Toutefois, si l’on se réfère au mythe, «Une vie de boy» montre que le héros Toundi est victime d’un châtiment parce qu’ayant trahi les siens, les vivants comme les morts, en refusant les épreuves initiatiques, en refusant de s’insérer dans la continuité des générations qui assurent la survie du groupe. L’Afrique profonde et ses traditions y sont peintes par l’auteur.
«Le vieux nègre et la médaille», publié la même année, se concentre sur la date symbolique du 14 juillet, fêtée dans un district éloigné.
Ce jour-là, Meka, qui a donné du terrain aux missionnaires pour leur église et dont les deux fils sont morts à la guerre, est d’abord heureux d’être honoré par une médaille de reconnaissance de la France, à laquelle tous ses proches applaudissent.
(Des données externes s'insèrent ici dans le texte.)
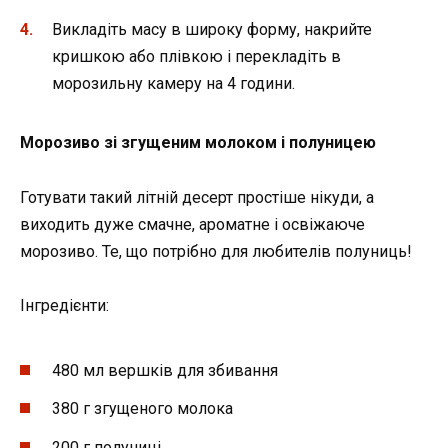
Викладіть масу в широку форму, накрийте
кришкою або плівкою і перекладіть в
морозильну камеру на 4 години.
Морозиво зі згущеним молоком і полуницею
Готувати такий літній десерт простіше нікуди, а
виходить дуже смачне, ароматне і освіжаюче
морозиво. Те, що потрібно для любителів полуниць!
Інгредієнти:
480 мл вершків для збивання
380 г згущеного молока
200 г полуниці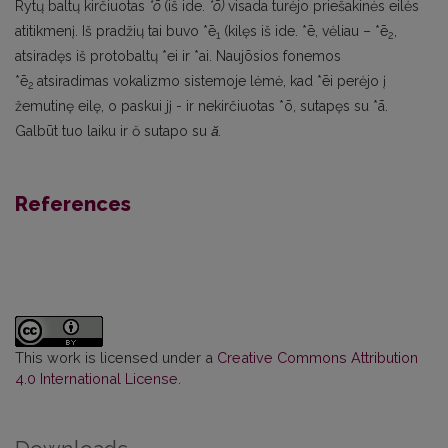
Rytų baltų kirčiuotas
*ō
(iš ide.
*ō)
visada turėjo priešakinės eilės
atitikmenį. Iš pradžių tai buvo *ē
(kilęs iš ide. *ē, vėliau – *ē
,
1
2
atsiradęs iš protobaltų *ei ir *ai. Naujõsios fonemos
*ē
atsiradimas vokalizmo sistemoje lėmė, kad *ēi perėjo į
2
žemutinę eilę, o paskui jį - ir nekirčiuotas *ō, sutapęs su *ā.
Galbūt tuo laiku ir ŏ sutapo su
ă.
References
This work is licensed under a
Creative Commons Attribution
4.0 International License
.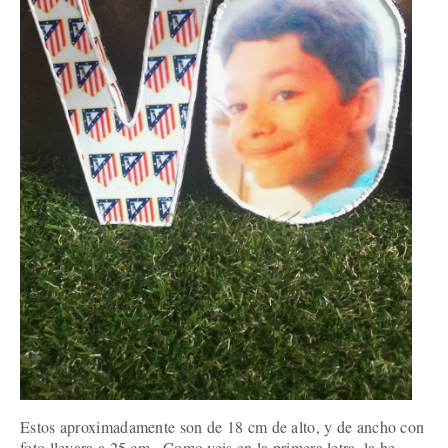
Estos aproximadamente son de 18 cm de alto, y de ancho con
foto llevara a 25 cm . Como veis en la primera letra, la he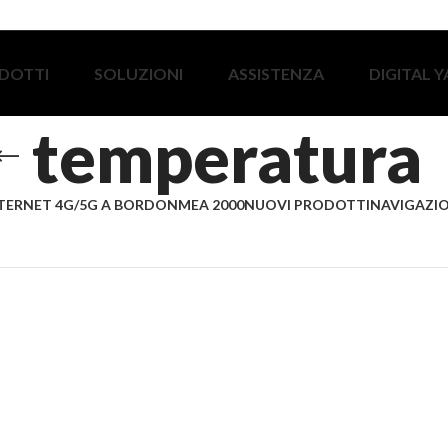
DOTTI
SOLUZIONI
ASSISTENZA
DIGITAL 
temperatura
TERNET 4G/5G A BORDO
NMEA 2000
NUOVI PRODOTTI
NAVIGAZIO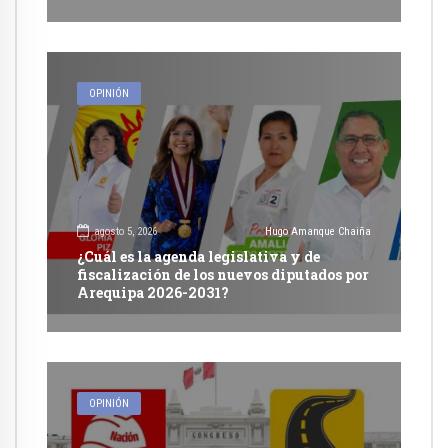
OPINIÓN
agosto 5, 2026
Hugo Amanque Chaiña
¿Cuál es la agenda legislativa y de
fiscalización de los nuevos diputados por
Arequipa 2026-2031?
OPINIÓN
En deux jours, après une cérémonie qui tourne au grand guignol et une nuit d’humiliation, le vieil homme prend conscience que ce 14 juillet n’est, en fait, qu’une mise en scène hypocrite des pouvoirs coloniaux qui parlent d’amitié en maintenant une stricte exclusion des colonisés. La solidarité africaine qui l’entoure à la fin du roman constitue un contrepoint politique et, avec la fierté retrouvée du peuple colonisé, une réponse à la colonisation des Blancs, renseigne Mme Coudy Kane.
Les œuvres d’Oyono qui associent des registres variés, avec des pages drôles, grinçantes ou émouvantes, ont marqué les esprits dans cette période où s’esquisse la décolonisation. Dans son projet d’écriture, Oyono s’engage dans la critique directe de la colonisation et utilise l’humour comme une arme offensive pour montrer le caractère dérisoire de l’occupation coloniale.
L’univers fictionnel de Ferdinand Oyono se déploie dans le cadre étroit du contact entre les colons et les colonisés. Il n’a pas exploré d’autres sujets en cessant d’écrire des romans depuis 1960. Ce qui veut dire, dans une certaine mesure, que «ses productions étaient donc liées à la dénonciation du système colonial».
Son œuvre, «Chemin d’Europe», publiée en 1960, raconte, quant à elle, l’exploration plus ou moins chaotique du monde des Blancs, dans une bourgade africaine, par un jeune homme qui veut se couper de ses racines et rêve d’Europe malgré les mises en garde de son père.
Né le 14 septembre 1929 à Ebolowa, dans la Province du Sud, au Cameroun, Ferdinand Oyono est décédé le 10 juin 2010 à Yaoundé. Il avait fait, au lycée de Provins, en France, des études commencées au lycée de Yaoundé. Il a débuté en 1959 une brillante carrière de haut fonctionnaire avant de devenir ambassadeur du Cameroun dans divers postes (auprès des Nations Unies à New York, en Algérie, Libye, Grande-Bretagne et en Scandinavie…).
Le pamphlet de Mongo Béti, «Main basse sur le Cameroun, autopsie d’une décolonisation», est interdit à sa parution en France, en 1972, sur la demande du gouvernement camerounais, représenté à Paris par l’ambassadeur Ferdinand Oyono.